Using the listing, copy each whole line that features "marker".

=== Begin Enclosure ===

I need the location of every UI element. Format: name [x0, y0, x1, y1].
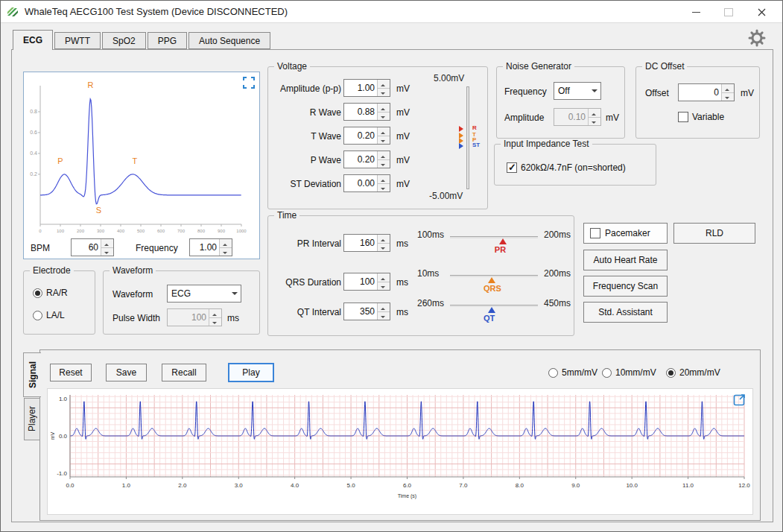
checkbox-icon[interactable] — [678, 112, 688, 122]
bpm-value[interactable] — [72, 239, 101, 256]
impedance-checkbox[interactable]: 620kΩ/4.7nF (on=shorted) — [507, 162, 626, 173]
qrs-slider[interactable]: 10ms 200ms QRS — [417, 267, 571, 300]
qrs-duration-input[interactable] — [343, 273, 390, 291]
noise-frequency-dropdown[interactable]: Off — [554, 82, 601, 100]
qt-interval-input[interactable] — [343, 303, 390, 320]
play-button[interactable]: Play — [228, 363, 274, 382]
tab-player[interactable]: Player — [24, 398, 40, 440]
amplitude-pp-value[interactable] — [344, 80, 377, 96]
spin-down-icon[interactable] — [378, 243, 390, 252]
export-icon[interactable] — [733, 393, 746, 406]
r-wave-input[interactable] — [343, 103, 390, 121]
scale-5mm-radio[interactable]: 5mm/mV — [548, 367, 597, 378]
tab-ppg[interactable]: PPG — [148, 32, 187, 49]
spin-up-icon[interactable] — [722, 84, 734, 92]
spin-down-icon[interactable] — [378, 88, 390, 97]
qt-slider[interactable]: 260ms 450ms QT — [417, 297, 571, 329]
spinner[interactable] — [377, 151, 390, 168]
p-wave-input[interactable] — [343, 151, 390, 168]
st-deviation-input[interactable] — [343, 174, 390, 192]
pr-interval-input[interactable] — [343, 234, 390, 252]
recall-button[interactable]: Recall — [162, 364, 206, 381]
spin-up-icon[interactable] — [378, 151, 390, 159]
pr-slider[interactable]: 100ms 200ms PR — [417, 228, 571, 261]
qrs-duration-value[interactable] — [344, 273, 377, 290]
scale-10mm-radio[interactable]: 10mm/mV — [602, 367, 656, 378]
radio-icon[interactable] — [666, 368, 676, 378]
r-wave-value[interactable] — [344, 104, 377, 120]
pacemaker-checkbox[interactable]: Pacemaker — [583, 223, 668, 244]
spinner[interactable] — [377, 127, 390, 144]
qrs-slider-track[interactable]: QRS — [450, 271, 538, 297]
pr-interval-value[interactable] — [344, 235, 377, 251]
spin-up-icon[interactable] — [378, 175, 390, 183]
spinner[interactable] — [377, 303, 390, 320]
p-wave-value[interactable] — [344, 151, 377, 168]
bpm-spinner[interactable] — [101, 239, 113, 256]
spin-down-icon[interactable] — [220, 247, 232, 256]
spin-up-icon[interactable] — [378, 303, 390, 311]
tab-signal[interactable]: Signal — [23, 352, 41, 397]
t-wave-value[interactable] — [344, 127, 377, 144]
std-assistant-button[interactable]: Std. Assistant — [583, 302, 668, 323]
spin-up-icon[interactable] — [378, 104, 390, 112]
amplitude-pp-input[interactable] — [343, 79, 390, 97]
spin-up-icon[interactable] — [378, 235, 390, 243]
spinner[interactable] — [377, 235, 390, 251]
qrs-slider-marker[interactable] — [488, 277, 495, 283]
spinner[interactable] — [377, 175, 390, 191]
frequency-value[interactable] — [190, 239, 219, 256]
radio-icon[interactable] — [33, 311, 42, 320]
tab-ecg[interactable]: ECG — [13, 30, 53, 50]
rld-button[interactable]: RLD — [673, 223, 755, 244]
offset-input[interactable] — [678, 83, 735, 101]
spin-up-icon[interactable] — [220, 239, 232, 247]
tab-pwtt[interactable]: PWTT — [54, 32, 101, 49]
radio-la-l[interactable]: LA/L — [33, 310, 65, 320]
spin-down-icon[interactable] — [378, 311, 390, 320]
spin-down-icon[interactable] — [101, 247, 113, 256]
frequency-input[interactable] — [189, 238, 232, 256]
reset-button[interactable]: Reset — [50, 364, 92, 381]
spinner[interactable] — [377, 80, 390, 96]
pr-slider-marker[interactable] — [499, 238, 507, 244]
frequency-scan-button[interactable]: Frequency Scan — [583, 276, 668, 297]
tab-spo2[interactable]: SpO2 — [102, 32, 146, 49]
checkbox-icon[interactable] — [507, 162, 517, 173]
radio-ra-r[interactable]: RA/R — [33, 288, 68, 298]
settings-gear-icon[interactable] — [748, 29, 766, 47]
spinner[interactable] — [377, 104, 390, 120]
qt-interval-value[interactable] — [344, 303, 377, 320]
pr-slider-track[interactable]: PR — [450, 232, 538, 258]
scale-20mm-radio[interactable]: 20mm/mV — [666, 367, 720, 378]
radio-icon[interactable] — [602, 368, 612, 378]
spin-down-icon[interactable] — [722, 92, 734, 101]
spin-up-icon[interactable] — [101, 239, 113, 247]
spin-up-icon[interactable] — [378, 127, 390, 136]
maximize-button[interactable] — [712, 1, 745, 23]
spinner[interactable] — [721, 84, 734, 101]
spin-down-icon[interactable] — [378, 282, 390, 291]
spin-down-icon[interactable] — [378, 136, 390, 145]
expand-icon[interactable] — [243, 77, 255, 89]
close-button[interactable] — [745, 1, 778, 23]
spin-down-icon[interactable] — [378, 112, 390, 121]
t-wave-input[interactable] — [343, 127, 390, 145]
spinner[interactable] — [377, 273, 390, 290]
radio-icon[interactable] — [33, 288, 42, 298]
spin-down-icon[interactable] — [378, 159, 390, 168]
st-deviation-value[interactable] — [344, 175, 377, 191]
save-button[interactable]: Save — [106, 364, 147, 381]
tab-auto-sequence[interactable]: Auto Sequence — [188, 32, 270, 49]
bpm-input[interactable] — [71, 238, 114, 256]
minimize-button[interactable] — [679, 1, 712, 23]
waveform-dropdown[interactable]: ECG — [167, 285, 241, 303]
qt-slider-marker[interactable] — [488, 307, 495, 313]
offset-value[interactable] — [679, 84, 721, 101]
auto-heart-rate-button[interactable]: Auto Heart Rate — [583, 250, 668, 270]
spin-up-icon[interactable] — [378, 273, 390, 282]
spin-up-icon[interactable] — [378, 80, 390, 88]
radio-icon[interactable] — [548, 368, 558, 378]
variable-checkbox[interactable]: Variable — [678, 112, 724, 122]
spin-down-icon[interactable] — [378, 183, 390, 192]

=== End Enclosure ===

◆ Expected output
qrs-slider-marker[interactable] — [488, 277, 495, 283]
pr-slider-marker[interactable] — [499, 238, 507, 244]
qt-slider-marker[interactable] — [488, 307, 495, 313]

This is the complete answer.